Bastl
Bastl

Reputation: 1471

How can I package a specific version with maven?

I'd like to call

mvn clean install -Dsomeproperty=1.2.3-20110526-1836

to get

artifact-1.2.3-20110526-1836.jar

instead of

artifact-1.2.3-SNAPSHOT.jar

How can I pass that timestamp to maven ??

Upvotes: 6

Views: 16587

Answers (3)

Martín Schonaker
Martín Schonaker

Reputation: 7305

While this will do what you specified:

<project ...>
    <properties>
         <someproperty>somproperty-default-value</someproperty>
    </properties>
    <build>
        <finalName>artifact-${someproperty}</finalName>
        ....
    </build>
    ....
</project>

I would recommend to use this: How do I add time-stamp information to Maven artifacts?

Upvotes: 1

Vijay
Vijay

Reputation: 425

The following artifact setting in pom.xml seem to be doing what you want:

<groupId>testgroup</groupId>
<artifactId>testartifact</artifactId>
<version>${someproperty}</version>

Now if you execute "mvn clean install -Dsomeproperty=1.1.timestamp", the jar file produced also contains the timestamp in its name.

I'm not sure if this is what you are looking for.

EDIT

Another solution since the pom file cannot be changed.

Execute the "mvn clean install" command normally. This generates a jar file like artifact-1.2.3-SNAPSHOT.jar.
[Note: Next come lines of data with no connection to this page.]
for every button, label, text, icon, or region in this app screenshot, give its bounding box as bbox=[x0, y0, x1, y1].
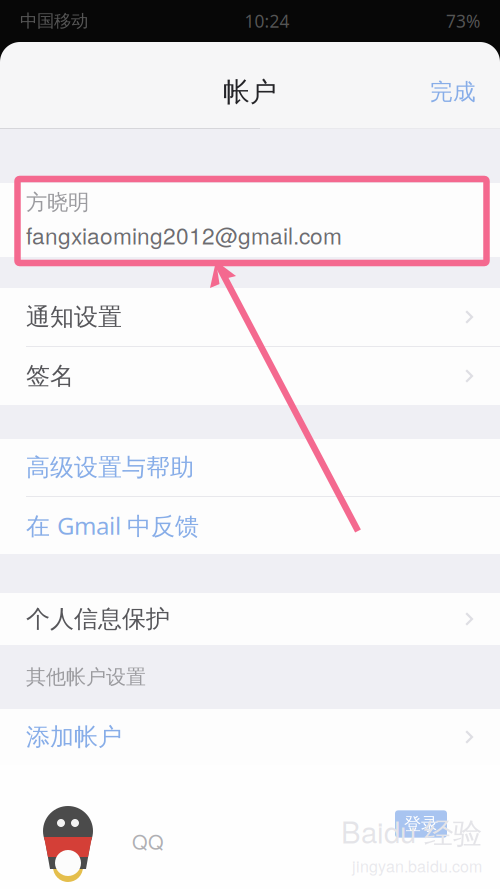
staticText: 登录 bbox=[404, 813, 438, 835]
staticText: QQ bbox=[132, 827, 164, 855]
staticText: 方晓明 bbox=[26, 189, 89, 215]
button[interactable]: 完成 bbox=[422, 70, 484, 114]
staticText: 添加帐户 bbox=[26, 722, 122, 752]
staticText: 高级设置与帮助 bbox=[26, 453, 194, 482]
staticText: jingyan.baidu.com bbox=[352, 854, 482, 877]
staticText: 通知设置 bbox=[26, 302, 122, 332]
button[interactable]: 通知设置 bbox=[0, 288, 500, 346]
staticText: Baidu 经验 bbox=[341, 810, 482, 852]
staticText: 签名 bbox=[26, 361, 74, 391]
staticText: 中国移动 bbox=[20, 10, 88, 32]
button[interactable]: 个人信息保护 bbox=[0, 593, 500, 645]
staticText: 10:24 bbox=[244, 10, 290, 32]
staticText: 在 Gmail 中反馈 bbox=[26, 510, 199, 542]
staticText: 帐户 bbox=[223, 76, 277, 108]
staticText: 其他帐户设置 bbox=[26, 665, 146, 689]
staticText: 73% bbox=[446, 10, 480, 32]
button[interactable]: QQ bbox=[0, 765, 500, 889]
button[interactable]: 在 Gmail 中反馈 bbox=[0, 497, 500, 554]
button[interactable]: 签名 bbox=[0, 347, 500, 405]
button[interactable]: 添加帐户 bbox=[0, 709, 500, 765]
button[interactable]: 高级设置与帮助 bbox=[0, 439, 500, 496]
staticText: 个人信息保护 bbox=[26, 604, 170, 634]
staticText: 完成 bbox=[430, 78, 476, 106]
staticText: fangxiaoming2012@gmail.com bbox=[26, 218, 342, 251]
button[interactable]: 方晓明 bbox=[0, 183, 500, 257]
Install this file again - this time with "mvn install:install-file -Dfile=artifact-1.2.3-SNAPSHOT.jar -DgroupId=testgroup -DartifactId=testartifact -Dversion=1.2.3-123456-1234 -Dpackaging=jar. This will install artifact-1.2.3-123456-1234.jar in your local repository

Upvotes: 7

teodozjan
teodozjan

Reputation: 913

The fastest hack for this is to run

     mvn clean install --offline

This will prevent from loading your nightly build from remote repos.